Pourquoi les actrices françaises font-elles toujours la gueule ?
Sérieusement, vous n'avez jamais remarqué que nos talentueuses actrices françaises ont tendance à faire tout le temps la gueule ? Indépendamment de leurs talents et charmes respectifs, auriez-vous envie d'aller en boîte avec Léa Seydoux ? De jouer au Pictionnary avec Mélanie Thierry ? D'aller à la fête foraine avec Lola Créton ? Tout porte à croire que le cinéma germanopratin (dieu que ce mot est laid) s'évertue à privilégier un certain type de jeunes filles qui font admirablement la gueule à la caméra.
On pourrait esquisser une véritable tradition française de la moue boudeuse, pratiquée par d'illustres et obsédantes minaudeuses ; une tradition qui irait, pour le dire vite, de Brigitte Bardot et Anna Karina («...j'sais pas quoi faiiiiire») jusqu'à Léa Seydoux en passant par Catherine Deneuve, Béatrice Dalle, etc. A croire qu'être dotée de lèvres charnues et sensuelles prédispose ces dames à garder la mâchoire bien fermée.
Tu boudes ? Pourquoi tu boudes ?
Dans cette scène de fourgon de flics, typiquement, « la » Béart a sans doute de bonnes raisons de ne pas faire la conversation au prostitué qui lui tient compagnie, mais toujours est-il qu'avec ce rouge à lèvre éclatant et cette perruque annakarinesque, elle compose une formidable jeune fille frondeuse et butée.

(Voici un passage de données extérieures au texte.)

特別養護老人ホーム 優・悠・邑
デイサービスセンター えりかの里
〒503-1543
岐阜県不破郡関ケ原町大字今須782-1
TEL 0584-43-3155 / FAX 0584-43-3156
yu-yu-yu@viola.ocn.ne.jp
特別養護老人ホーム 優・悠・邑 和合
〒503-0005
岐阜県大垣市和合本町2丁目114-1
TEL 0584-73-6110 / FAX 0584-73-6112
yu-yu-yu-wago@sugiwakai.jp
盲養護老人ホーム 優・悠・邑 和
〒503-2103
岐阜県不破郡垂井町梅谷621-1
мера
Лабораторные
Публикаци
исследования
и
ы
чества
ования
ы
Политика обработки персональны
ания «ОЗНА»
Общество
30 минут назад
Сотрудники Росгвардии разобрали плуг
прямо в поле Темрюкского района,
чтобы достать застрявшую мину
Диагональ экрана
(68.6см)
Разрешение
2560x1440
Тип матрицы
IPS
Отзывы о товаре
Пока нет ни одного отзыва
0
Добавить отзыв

Et ces dernières années, la nouvelle génération d'actrices, candidates potentielles au Prix Romy Schneider, marchent clairement dans les pas de leurs glorieuses aînées. Si vous essayez de vous souvenir des filles de L'Apollonide, de Lola Créton dans En Ville ou Un Amour de jeunesse, de Léa Seydoux dans La Belle personne ou Belle Epine, de Laura Smet dans La Frontière de l'aube, il y a peu de chance pour que la première image qui vous vienne d'elles soit illuminée par un sourire radieux. Au mieux récolterez-vous un petit sourire en coin qui en dit long sans trop en dire. Bien malin qui saurait deviner ce qu'elles cachent derrière leurs tristes mines. Leur jeu ? Leurs déceptions ? Leurs sentiments ? Leurs rêves ? Leur désir d'évasion ? Probablement un peu de tout ça...

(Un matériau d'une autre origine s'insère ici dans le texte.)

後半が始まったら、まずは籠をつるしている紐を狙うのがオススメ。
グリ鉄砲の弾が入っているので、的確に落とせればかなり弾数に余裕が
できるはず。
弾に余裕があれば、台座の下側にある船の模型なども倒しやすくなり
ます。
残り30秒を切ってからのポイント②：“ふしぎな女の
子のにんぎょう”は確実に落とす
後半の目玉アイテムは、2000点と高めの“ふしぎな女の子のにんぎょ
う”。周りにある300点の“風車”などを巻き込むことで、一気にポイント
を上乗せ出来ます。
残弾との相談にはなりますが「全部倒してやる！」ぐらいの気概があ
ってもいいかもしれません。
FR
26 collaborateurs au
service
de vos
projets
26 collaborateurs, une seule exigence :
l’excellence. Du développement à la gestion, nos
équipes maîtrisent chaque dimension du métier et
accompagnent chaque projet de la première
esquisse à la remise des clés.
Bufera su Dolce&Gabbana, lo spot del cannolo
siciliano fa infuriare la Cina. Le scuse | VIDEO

Quelle logique, quelle psychologie des personnages sous-tend cette tendance lourde ? On pourrait dire d'abord : plus la femme est taiseuse, plus elle est mystérieuse, profonde et complexe ; ou encore : plus elle fait la gueule, plus elle paraît inaccessible, libre et indépendante. Ainsi, elles semblent nées pour faire tourner en bourrique les hommes qui leur courent inévitablement après suivant la théorie bien connue des essuie-glace exposée dans Les Baisers de secours de Garrel senior. Elles ont beau avoir parfois la gentillesse de prévenir, telle Léa dans Petit Tailleur de Garrel junior, ça marche à tous les coups.
De l'enfant qu'elles étaient il n'y a pas si longtemps, elles ont gardé un peu d'arrogance capricieuse ; et de la femme qu'elles sont devenues, elles ont adopté la pose désillusionnée et mélancolique, comme si l'amour était pour elles un événement inéluctablement malheureux et qui pose nécessairement la question du suicide. Leur jeu, leur apparence et leur style conviennent parfaitement aux mélodrames amoureux dont le cinéma français s'est fait une spécialité.

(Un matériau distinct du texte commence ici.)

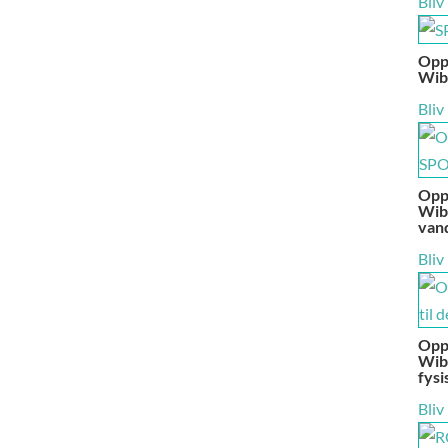
Bliv
Oppu
Wib
Bliv
Oppu
Wibi
vand
Bliv
Oppu
Wibi
fysi
Bliv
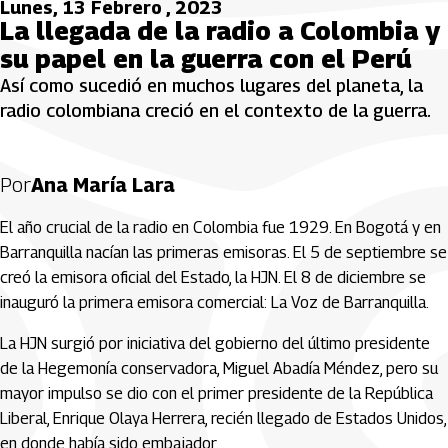
Lunes, 13 Febrero , 2023
La llegada de la radio a Colombia y
su papel en la guerra con el Perú
Así como sucedió en muchos lugares del planeta, la
radio colombiana creció en el contexto de la guerra.
Por
Ana María Lara
El año crucial de la radio en Colombia fue 1929. En Bogotá y en
Barranquilla nacían las primeras emisoras. El 5 de septiembre se
creó la emisora oficial del Estado, la HJN. El 8 de diciembre se
inauguró la primera emisora comercial: La Voz de Barranquilla.
La HJN surgió por iniciativa del gobierno del último presidente
de la Hegemonía conservadora, Miguel Abadía Méndez, pero su
mayor impulso se dio con el primer presidente de la República
Liberal, Enrique Olaya Herrera, recién llegado de Estados Unidos,
en donde había sido embajador.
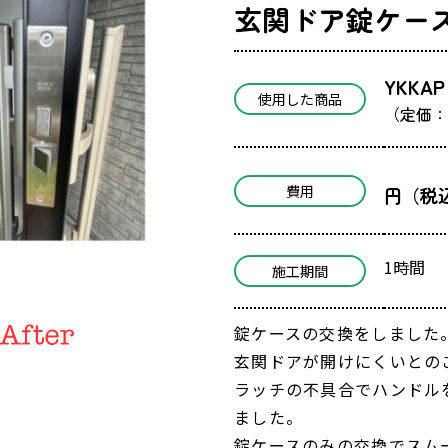
玄関ドア錠ケー
YKK
使用した商品
（定価：
費用
円（税
1時間
施工期間
錠ケースの交換をしました
玄関ドアが開けにくいとの
ラッチの不具合でハンドル
ました。
錠ケースのみの交換でスム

Moue française vs Sourire américain
De l'autre côté de l'Atlantique, c'est un autre type d'actrices qui tient le haut du pavé. De la jeune première américaine, telle qu'on nous la présente dans les comédies hollywoodiennes, on garde l'image de jeunes femmes à la plastique idéale : traits et formes bien proportionnés, arborant une dentition impeccablement blanchie et bien alignée (le fameux « sourire Colgate » à la Julia Roberts, Cameron Diaz ou Anne Hathaway). L'average american star est plutôt sportive, dynamique, spontanée, pimpante... souriante. Et ces codes, entre la bimbo et la prom queen, sont allègrement célébrés, revisités, détournés, moqués, dans moult comédies, de Scary Movie à La Revanche d'une blonde.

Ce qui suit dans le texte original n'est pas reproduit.